在这炮声震荡海面,闪光划破夜空的激战之时,巡洋舰“芝加哥”号舰长、接替去开会的克拉奇利暂任南线部队指挥官的包德上校正在蒙头大睡。当他被唤醒时,朦胧中听到观察哨报告:“右舷发现鱼雷航迹!”随即下令:“右转舵!”并指示立即发射照明弹。
然后他看见左前方有鱼雷驶来,又命令向左转,力图在鱼雷航道的中间穿过去。
包德上校刚刚登上舰桥,一枚鱼雷就打进了舰首,一道水柱升入空中后落到舰上,前甲板立刻涌满了水。包德立即下令发射照明弹,但为时已晚,数条鱼雷划破波浪,直接射过来。“芝加哥”号还没有来得及转舵规避,舰首再次被鱼雷击中,桅杆也被1发203毫米炮弹击中,“芝加哥”号连连开炮还击,但由于日舰速度很快,只来得及向日军队列最后的“夕风”号驱逐舰发射了25发炮弹,然后就失去了目标,只好向西退出战斗。
日本并不认输(3)
仅仅6分钟时间,南区盟军舰队就失去还手之力,不再作为一个战斗单位存在了。
三川随即全速向北区杀去。由于“芝加哥”号未将作战情况通知北区和东区,加上电闪雷鸣掩盖了南区的炮声和火光,北区美军全然不知日军已经杀来。1时43分,美军驱逐舰“帕特森”发出的警报和日军飞机空投的照明弹,已经向北线部队表明有敌情。“昆西”号的水兵也听到头顶上有飞机的嗡嗡声,并断定这是敌机。不料被上司臭骂了一通,说他患了轻性歇斯底里症,弄得他再也不敢说话了。其他舰只即使发现上空的飞机,也一律以为是友机。巡洋舰“文森斯”号、“昆西”号和“阿斯托利亚”号顺次列成单纵队,驱逐舰“赫尔姆”号与“威尔森”号分别配置在两翼,正由西南转向西北航行。
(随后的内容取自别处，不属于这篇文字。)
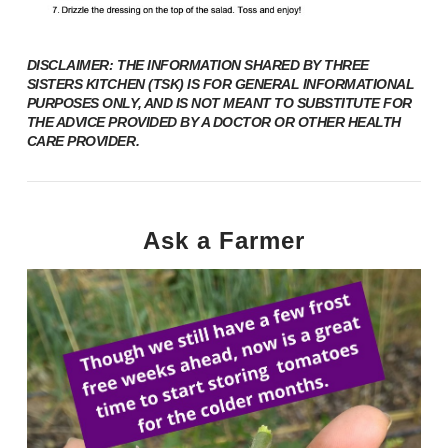
DISCLAIMER: THE INFORMATION SHARED BY THREE
SISTERS KITCHEN (TSK) IS FOR GENERAL INFORMATIONAL
PURPOSES ONLY, AND IS NOT MEANT TO SUBSTITUTE FOR
THE ADVICE PROVIDED BY A DOCTOR OR OTHER HEALTH
CARE PROVIDER.
Ask a Farmer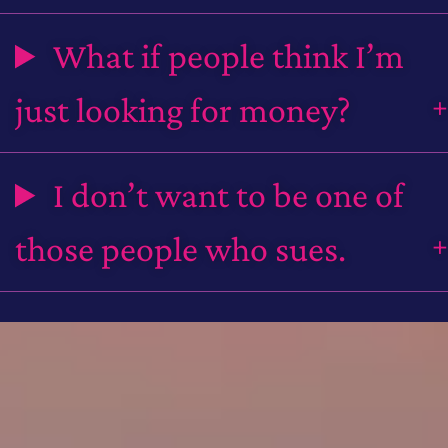
What if people think I’m
just looking for money?
I don’t want to be one of
those people who sues.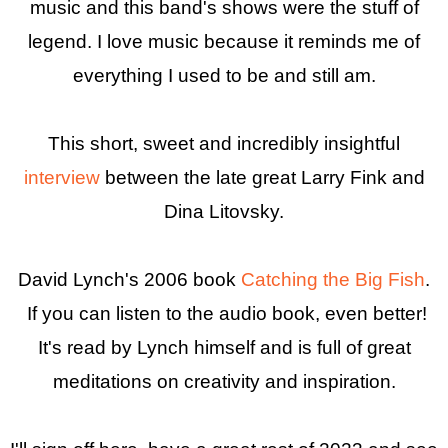
music and this band's shows were the stuff of
legend. I love music because it reminds me of
everything I used to be and still am.
This short, sweet and incredibly insightful
interview
between the late great Larry Fink and
Dina Litovsky.
David Lynch's 2006 book
Catching the Big Fish
.
If you can listen to the audio book, even better!
It's read by Lynch himself and is full of great
meditations on creativity and inspiration.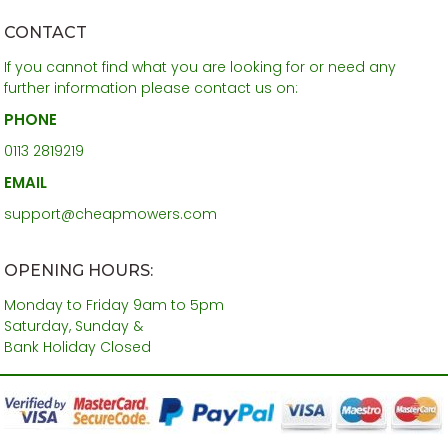
CONTACT
If you cannot find what you are looking for or need any
further information please contact us on:
PHONE
0113 2819219
EMAIL
support@cheapmowers.com
OPENING HOURS:
Monday to Friday 9am to 5pm
Saturday, Sunday &
Bank Holiday Closed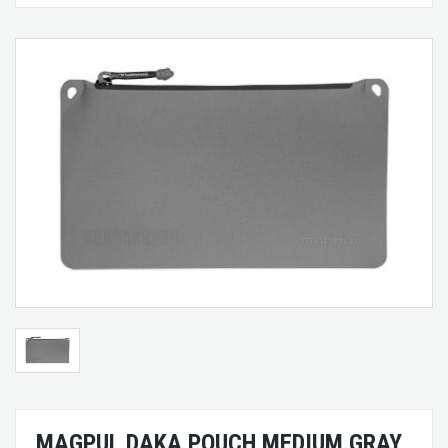
MAGPUL DAKA POUCH MEDIUM GRAY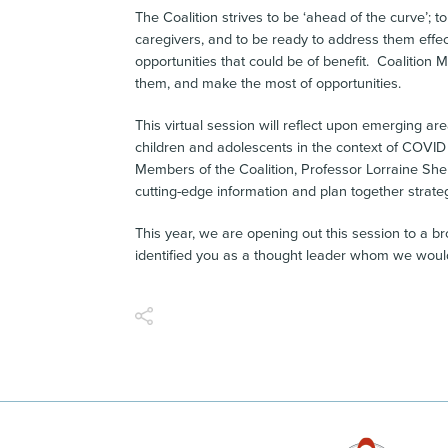
The Coalition strives to be ‘ahead of the curve’; 
caregivers, and to be ready to address them effec
opportunities that could be of benefit. Coalitio
them, and make the most of opportunities.
This virtual session will reflect upon emerging a
children and adolescents in the context of COVID 
Members of the Coalition, Professor Lorraine Sher
cutting-edge information and plan together strateg
This year, we are opening out this session to a 
identified you as a thought leader whom we would 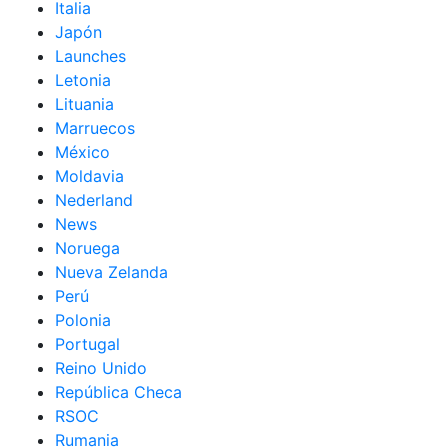
Italia
Japón
Launches
Letonia
Lituania
Marruecos
México
Moldavia
Nederland
News
Noruega
Nueva Zelanda
Perú
Polonia
Portugal
Reino Unido
República Checa
RSOC
Rumania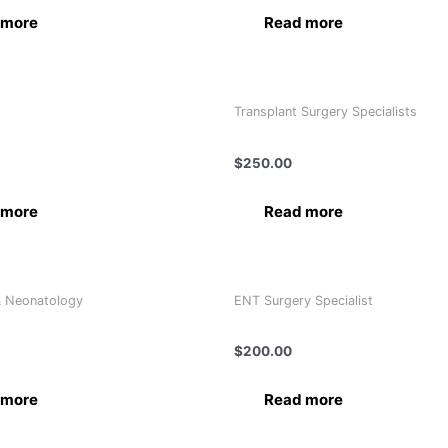
 more
Read more
Transplant Surgery Specialists
 R. Ranga Rao
Dr. Alexander Tsirekidze
$
250.00
 more
Read more
& Neonatology
ENT Surgery Specialist
 Hussain
Dr. Bashar Ibrahim Alahmad
$
200.00
 more
Read more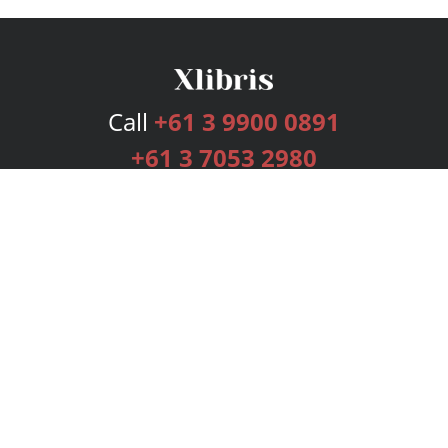
Call
+61 3 9900 0891
+61 3 7053 2980
Services
Publishing Plans
Editorial
Add-On
Marketing
Get Started
FAQs
Bookstore
New Releases
BookStub™ Redemption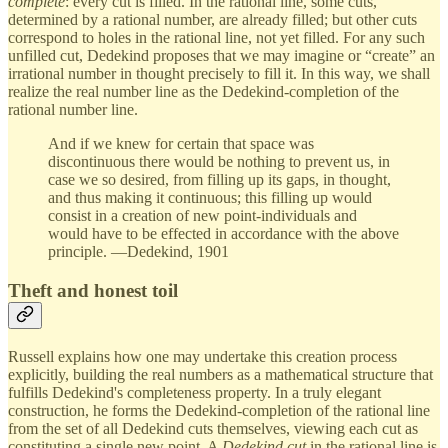
complete
: every cut is filled. In the rational line, some cuts,
determined by a rational number, are already filled; but other cuts
correspond to holes in the rational line, not yet filled. For any such
unfilled cut, Dedekind proposes that we may imagine or “create” an
irrational number in thought precisely to fill it. In this way, we shall
realize the real number line as the Dedekind-completion of the
rational number line.
And if we knew for certain that space was
discontinuous there would be nothing to prevent us, in
case we so desired, from filling up its gaps, in thought,
and thus making it continuous; this filling up would
consist in a creation of new point-individuals and
would have to be effected in accordance with the above
principle. —Dedekind, 1901
Theft and honest toil
Russell explains how one may undertake this creation process
explicitly, building the real numbers as a mathematical structure that
fulfills Dedekind's completeness property. In a truly elegant
construction, he forms the Dedekind-completion of the rational line
from the set of all Dedekind cuts themselves, viewing each cut as
constituting a single new point. A
Dedekind cut
in the rational line is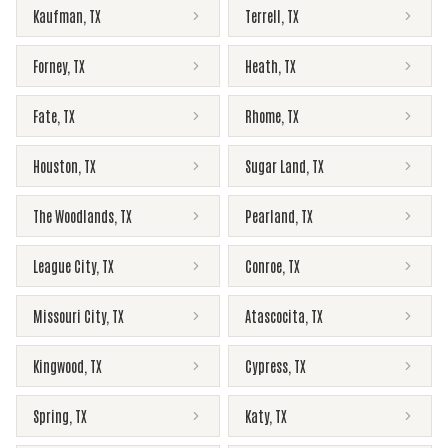
Kaufman
,
TX
Terrell
,
TX
Forney
,
TX
Heath
,
TX
Fate
,
TX
Rhome
,
TX
Houston
,
TX
Sugar Land
,
TX
The Woodlands
,
TX
Pearland
,
TX
League City
,
TX
Conroe
,
TX
Missouri City
,
TX
Atascocita
,
TX
Kingwood
,
TX
Cypress
,
TX
Spring
,
TX
Katy
,
TX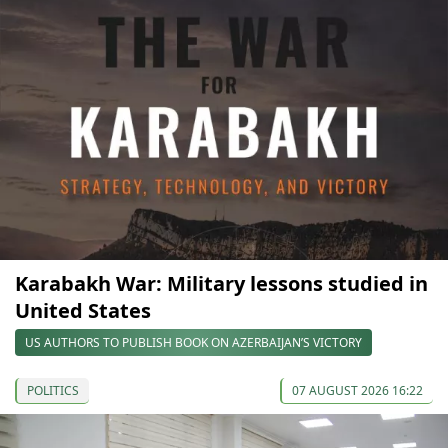
Karabakh War: Military lessons studied in
United States
US AUTHORS TO PUBLISH BOOK ON AZERBAIJAN’S VICTORY
POLITICS
07 AUGUST 2026 16:22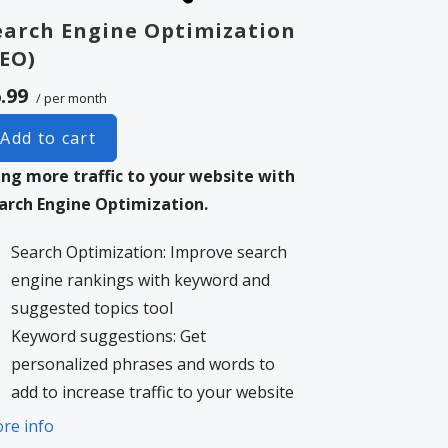
earch Engine Optimization
SEO)
.99
/ per month
Add to cart
ing more traffic to your website with
arch Engine Optimization.
Search Optimization: Improve search
engine rankings with keyword and
suggested topics tool
Keyword suggestions: Get
personalized phrases and words to
add to increase traffic to your website
and help it rank better.
re info
Tracking your ranking: Track the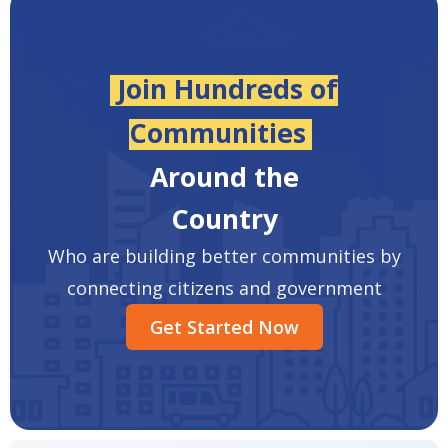
Join Hundreds of
Communities
Around the
Country
Who are building better communities by
connecting citizens and government
Get Started Now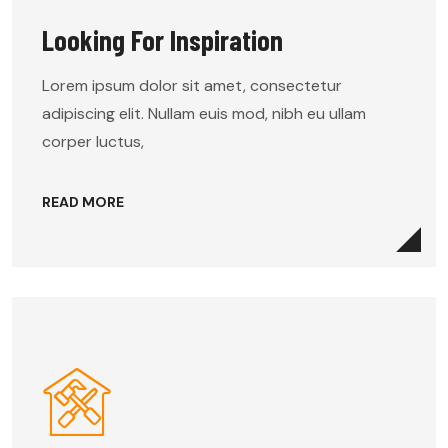
Looking For Inspiration
Lorem ipsum dolor sit amet, consectetur
adipiscing elit. Nullam euis mod, nibh eu ullam
corper luctus,
READ MORE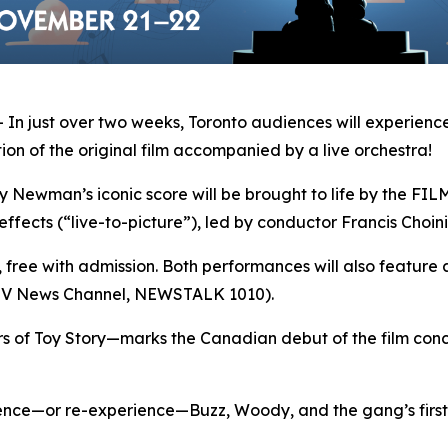
 just over two weeks, Toronto audiences will experience
on of the original film accompanied by a live orchestra!
man’s iconic score will be brought to life by the FILMh
effects (“live-to-picture”), led by conductor Francis Choini
s, free with admission. Both performances will also feature 
CTV News Channel, NEWSTALK 1010).
rs of
Toy Story
—marks the Canadian debut of the film conce
ience—or re-experience—Buzz, Woody, and the gang’s first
1时45分,在“阿斯托利亚”瞭望台值更的管制官,感觉到舰体在轻微颤动,他以为是美军驱逐舰在投深水炸弹,因为舰长威廉·格林曼上校近来反复指出,要注意防潜。实际上,那是日舰“鸟海”号向美国南线部队发射的鱼雷的爆炸声。
就在值班员沉思之际,忽然一声喊叫:“左后方照明弹!”那是日军飞机在瓜达卡纳尔岛上空放的,把云层和海面都照亮了。值班军官下令准备战斗。
1时50分,日舰“鸟海”号从黑暗中射出探照灯光。不到一分钟,第一次齐射的炮弹就落在“阿斯托利亚”号周围。1时52分,“阿斯托利亚”号的6门大炮开始还击。
警报把舰长格林曼上校从梦中惊醒,他奔上舰桥,厉声质问:“是谁下的战斗命令,是谁下令射击?”
直到此时,他仍然确信发现的目标都是友舰。“我认为,我们是在打自己的船,我们不要过于激动而草率行事,马上停止射击。” 格林曼上校边走边朝周围的人嚷嚷。
当他发现巡洋舰“文森斯”号周围水花四溅时,才意识到大事不好。“开始射击。无论是不是我们的船,我们必须压制住他们。”
“鸟海”号向“阿斯托利亚”号已齐射4次,都没有命中,但射程已经测定并缩小了。第5次齐射打中了“阿斯托利亚”号的二号炮塔,炮手们全部阵亡。甲板起火,灭火水管全部破裂,使它成为瞄准的好目标。一发又一发的炮弹落到“阿斯托利亚”号上,射程从6;000米缩小到5;000米。为了使主炮便于还击,“阿斯托利亚”号稍向左转,全速前进,但因已丧失通讯能力,甲板上人员伤亡,装备毁坏,而且烟气窒息,火焰眩目,战斗效率大为降低。仅仅数秒钟后,炮台就被击毁,舰载机被击起火,12时25分,“阿斯托利亚”号沉没。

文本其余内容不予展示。